Meekatharra, Western Australia is were I am right now. A gold mining town that has some interesting aspects to it. I work with a mob called Yulella Aboriginal Corporation, and they run what’s known as a Community Development Employment Project, although this mob also run four of their own businesses in and around town.
It’s pretty full on though… it’s hard to maintain a professional business air with people who have not had the chances to develop business and work skills like most mainstream Aussies. Hence, we often operate in a ‘hiccup’ zone, where things come together after only experiencing a series of smally to large, unplanned for ‘hiccups’. Understand one thing though; considering the ‘hiccups’ this mob had to come across to get here, some 14 years later they are operating four businesses that are now working for them instead of against them. There’s not to many successful businesses that can say that, certainly not if the playing fields were ‘leveled’ to one such as that Yulella’s had to play off over the years. All in all it’s a great achievement, regardless of the nay-sayers and ‘rock throwers’. It’s a hard place Meekatharra… it’s got ‘layers’ see, and for all the gloss you see on the surface it – like many places – has a past that wasn’t all that pretty. People still struggle to get along together here in Meeka, not necessarily all people… just some… but it has it’s problems and due to it’s remoteness (over 850kms north of Perth) it gets passed over quite a bit.
Despite this though, I like Meekatharra. People still ask me why. I think it’s because it’s surrounded by my favourite type of country, except some silly bugger went and put it on the edge of the desert, away from the sea. Meeka is full of people who do amazing things, they get on with the job, and get along. Relatively! Meeka struggles in its community harmony at times, experiencing some pretty unsocialble behaviour, but for all that – there’s amazing people here who refuse to let it run them down. They keep on doing what they do well and they do their best to keep their head above water – not allowing the ‘bulldust’ generated at times – to get on top of them. that takes a special type of person in my book, so I tip my hat to them. It isn’t easy being a local in Meeka, not matter what side of the road / fence you live on.
It’s pretty much a divided community for all sorts of bloody ridiculous reasons… I don’t pretend to understand all of them, but basically – most times – i find that once the bulldust is pushed aside most people just want to live together in a safe and welcoming community where they’re valued to some degree for their most basic contribution – themselves!
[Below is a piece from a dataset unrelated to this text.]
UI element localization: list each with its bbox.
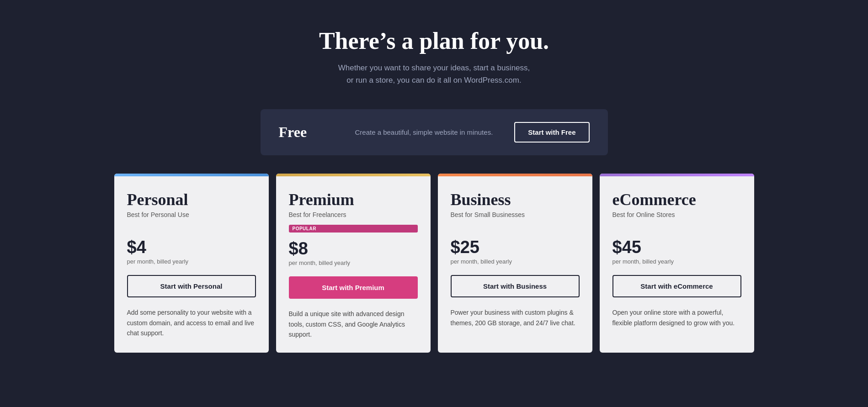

It’s not a simple thing, certainly not something to undervalue, but it’s what a community consists of and this makes it strong. A community has nothing if it doesn’t have members, and members are nothing but individuals if they’re not involved in a community.
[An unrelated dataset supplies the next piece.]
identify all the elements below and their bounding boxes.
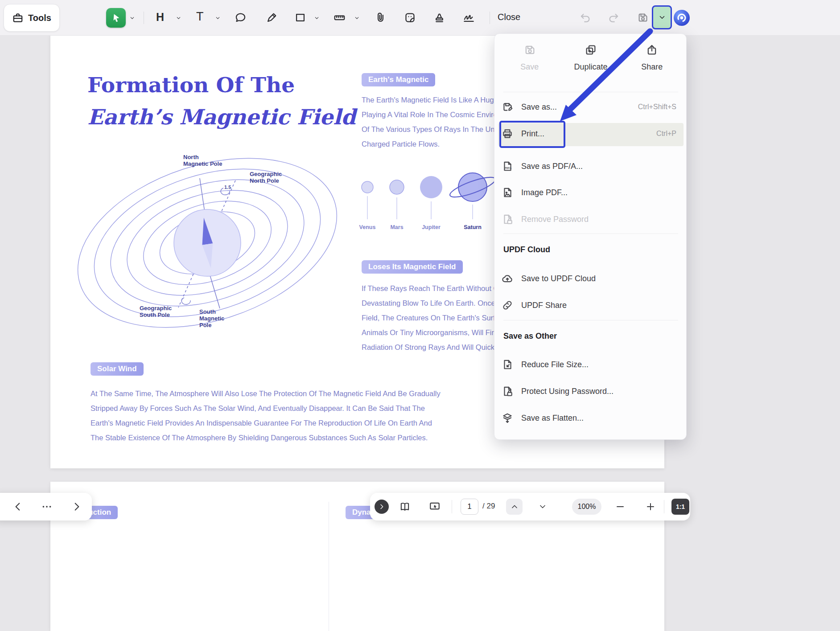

Two cultures clash here, and it’s an old story in Oz. Aboriginal peoples and Non Aboriginal peoples really struggle to understand one another, and they often get caught up in the associated bulldust that follows these types of dissagreements around. Despite that, there are good people here, a little misinformed perhaps (on both sides of the fence), a bit predjudiced in their opinions (again – both black AND white), but they try… even in the worst of times they try… and that’s more then some aorund this fair country of ours. I think this is what I like about Meeka – the good people who try and who give a stuff.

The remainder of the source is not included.